Global warming is happening 5,000 times faster than a major food source can adapt. As the global monoculture food system breaks down and leaves vulnerable Third World countries to fend for themselves, I expect the last remaining vertebrates to be hunted to extinction in short order while wealthy nations carry out land grabs in an effort to keep their citizens fed. Humans are pushing all other life off the planet; the ‘Sixth Mass Extinction’ is not a metaphor.

So you would think that these stark facts laid out before us would be causing panic in the global markets and seats of power around the world because, clearly, no one is safe from this unfolding apocalypse. In what many call the ‘most powerful nation on Earth’, surely a leader must be on the verge of taking the helm of this sinking ship. In any rational world, they would be compelled to battle this planetary emergency with the war-time urgency it demands. In the election year of 2016 there are only two prospects in our corporatocracy, one of whom is so frightening that hundreds of the world’s scientists felt compelled to issue a warning against his possible election. The other candidate seems much more palatable on the surface, but her record and recent emails illustrate just how tortured her positions are on environmental issues. Anyone who has studied the numerous practices that make modern civilization truly unsustainable, the depths of corruption and waste in its global socio-economic system, and how predatory one has to be in order to survive and “succeed’ in it realizes in the end that it wouldn’t matter much who fills that figurehead position. Toeing the line of the dominant culture is a prerequisite for the job. That’s one reason why nations are building walls in response to climate change refugees and putting faith in unproven and unrealistic techno-fixes to save themselves while at the same time drilling for new oil, financing new coal plants, allowing climate goals for corporations to add up to only a quarter of the amount needed to limit warming to 2°C, and giving the shipping industry a pass on curbing its emissions(if shipping was a country it would be the world’s 8th biggest carbon polluter).

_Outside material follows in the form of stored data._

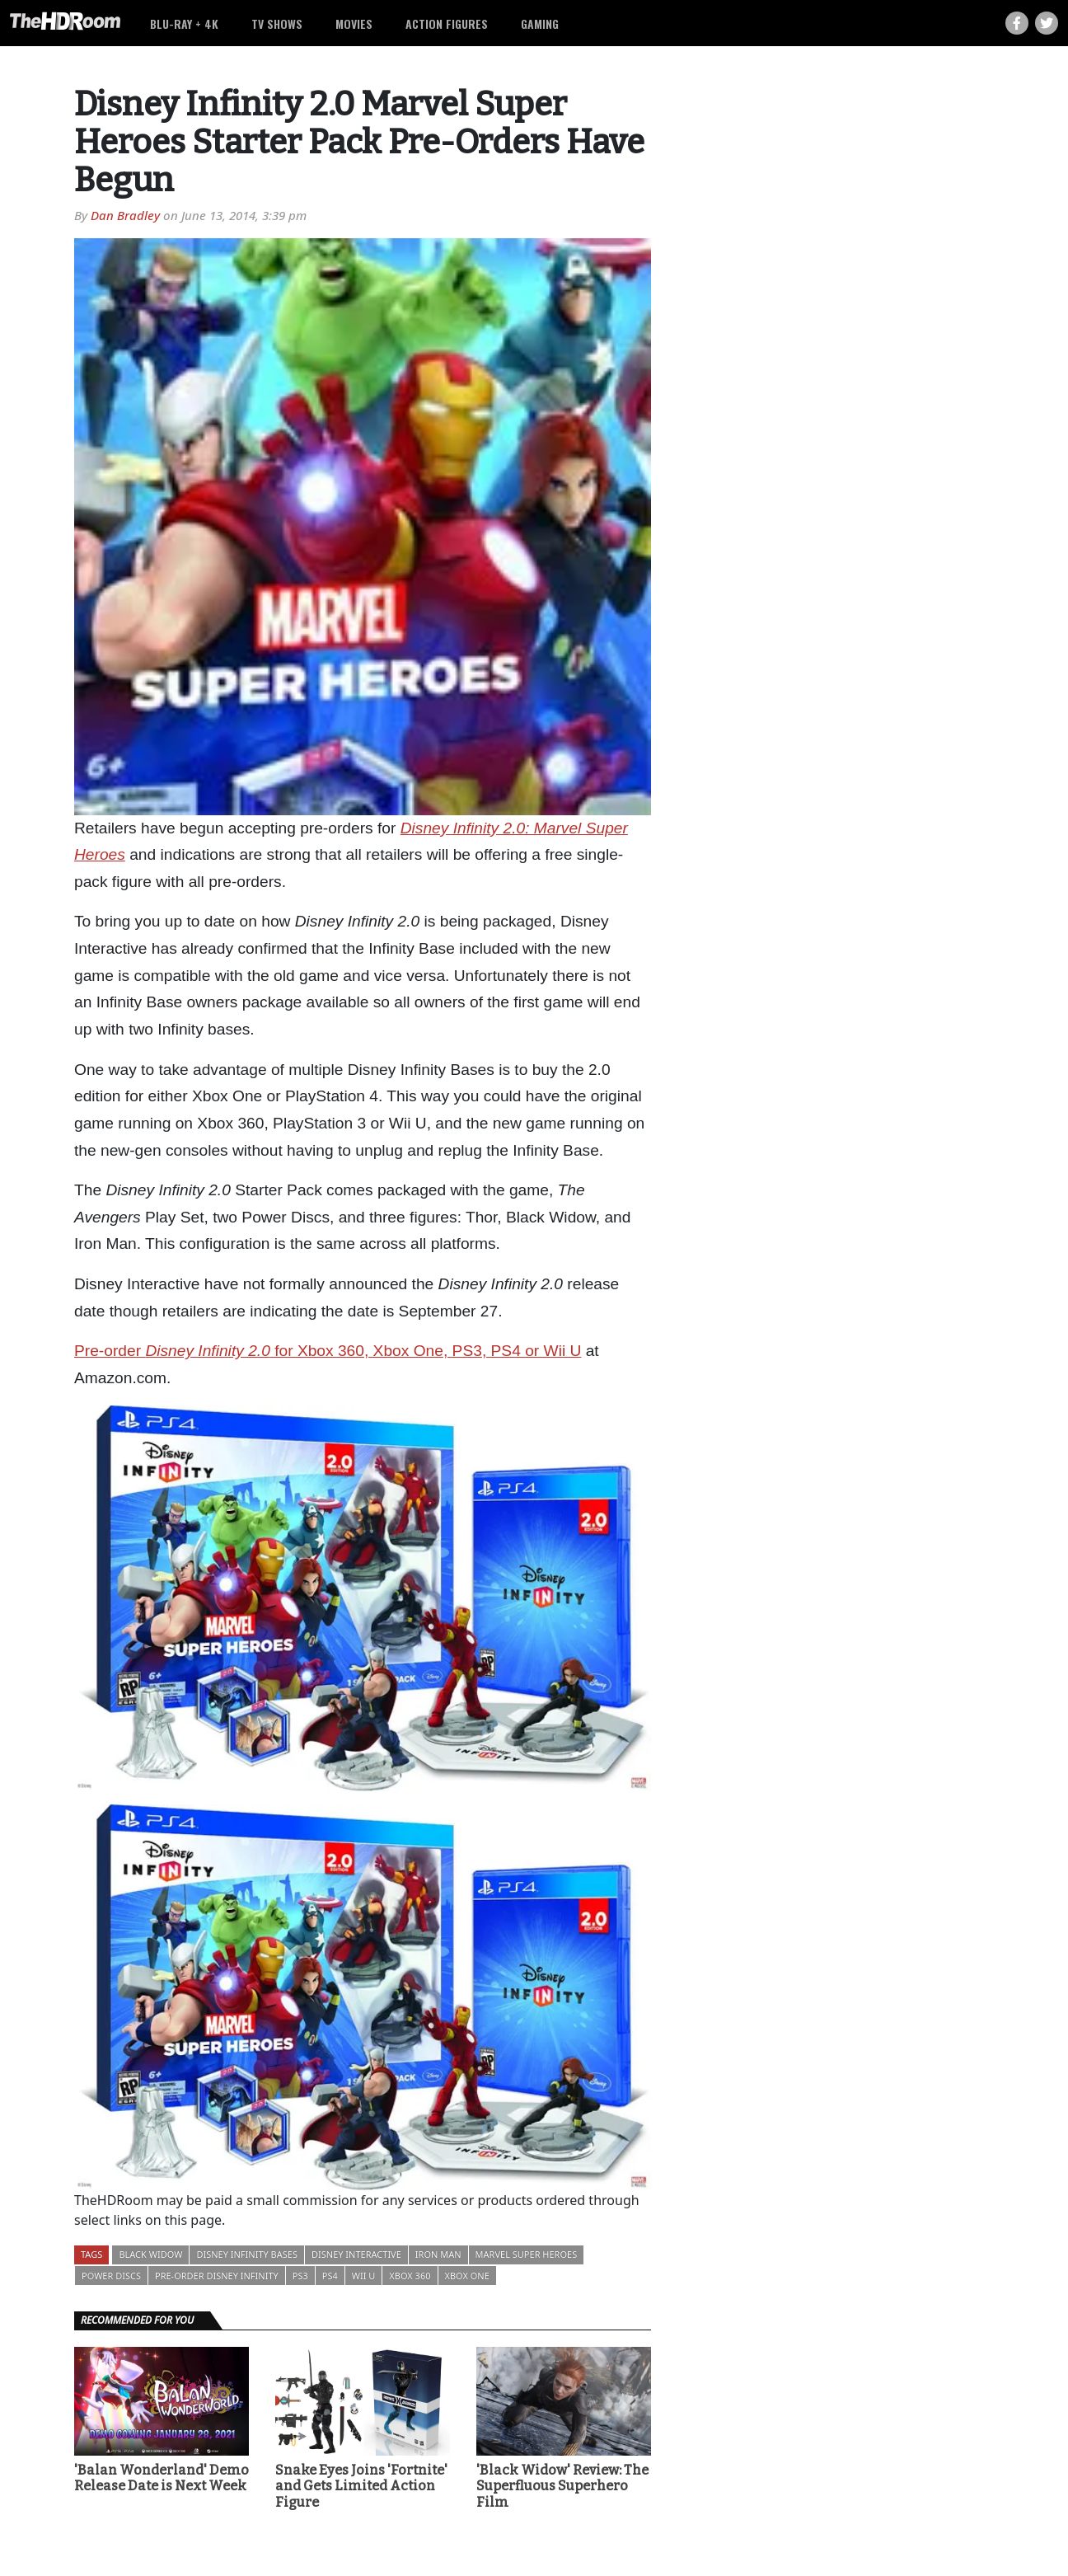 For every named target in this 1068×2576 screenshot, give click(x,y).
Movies (353, 23)
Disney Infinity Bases (246, 2254)
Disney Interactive (356, 2254)
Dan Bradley (125, 215)
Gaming (540, 23)
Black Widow (150, 2254)
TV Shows (276, 23)
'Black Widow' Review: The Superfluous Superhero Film (562, 2485)
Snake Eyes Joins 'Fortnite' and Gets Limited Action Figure (361, 2485)
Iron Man (438, 2254)
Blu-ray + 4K (184, 23)
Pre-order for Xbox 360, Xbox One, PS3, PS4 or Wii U (327, 1350)
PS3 (300, 2275)
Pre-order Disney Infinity (217, 2275)
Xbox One (467, 2275)
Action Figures (446, 23)
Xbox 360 (409, 2275)
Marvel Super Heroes (526, 2254)
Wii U (364, 2275)
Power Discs (111, 2275)
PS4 (330, 2275)
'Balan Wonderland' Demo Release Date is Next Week (161, 2478)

Meanwhile, CO2 levels continue to climb at breakneck speed and recent paleoclimate research indicates today’s greenhouse gas levels could eventually result in up to 7°C of warming. We already have no carbon budget left for a 1.5°C warming limit from 2017 onwards. We’re betting our species’ future on vaporware, and no country on Earth is taking the 2°C climate target seriously. Celebrity breakups get more attention than real threats to the continuation of our species. Apocalypse tourism has become a ‘thing’.

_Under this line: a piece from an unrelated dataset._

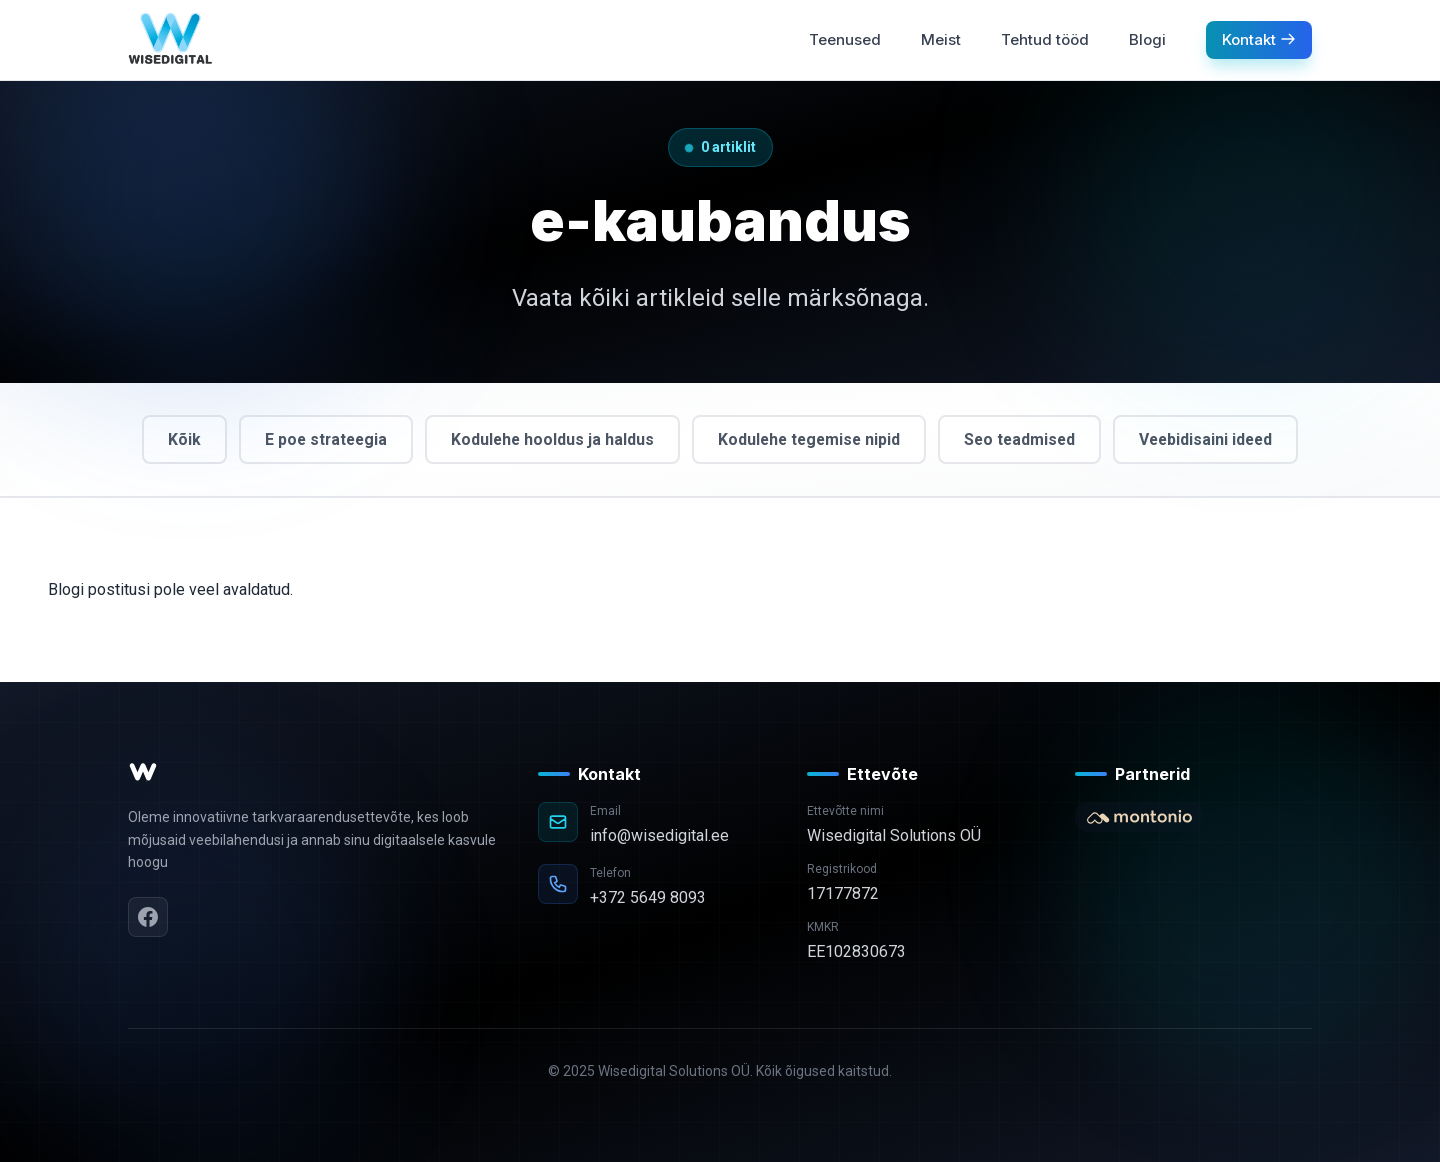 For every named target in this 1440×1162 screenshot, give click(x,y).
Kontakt (1259, 39)
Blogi (1147, 39)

The biosphere is collapsing under the weight of 7.5 billion people living off the combustion of a one time endowment of ancient carbon energy, from the factory-farmed produce they eat to the petroleum-based medical supplies that keep them alive. And global population growth may be accelerating at an even greater rate than recent predictions. As Germany has shown, “renewable energies” are nothing more than ‘fossil fuel extenders’ still wedded to fossil-fueled extraction processes for the production and maintenance of those technologies. It’s a shell game of sorts. Industrialized countries will say their carbon footprint has gone down without telling you they’ve moved their dirty industrial operations to Third World countries. Developing countries will make promises of “green growth” while their state-owned banks and companies expand fossil fuel production overseas. We’ve been fooling ourselves for a very long time about what is truly sustainable and will continue to do so as the system falls apart, geoengineering fixes are applied, interstellar space colonization fantasies are dreamed up, and wars are fought for what remains. Humans have constructed a reality incompatible with the well-being of the natural world and the stability of the biosphere, but we won’t be able to escape the rules of physics, chemistry, and biology. We’ve spent generations making the bed we’re going to be lying in, never realizing it’s also our death bed. Time is not on our side.

Most are not listening and our leaders are misleading, so it bears repeating: ‘The Oil Age’ made us all confident idiots with short attention spans. To both candidates: runaway, catastrophic climate change resulting in loss of habitat and mass starvation is our biggest threat.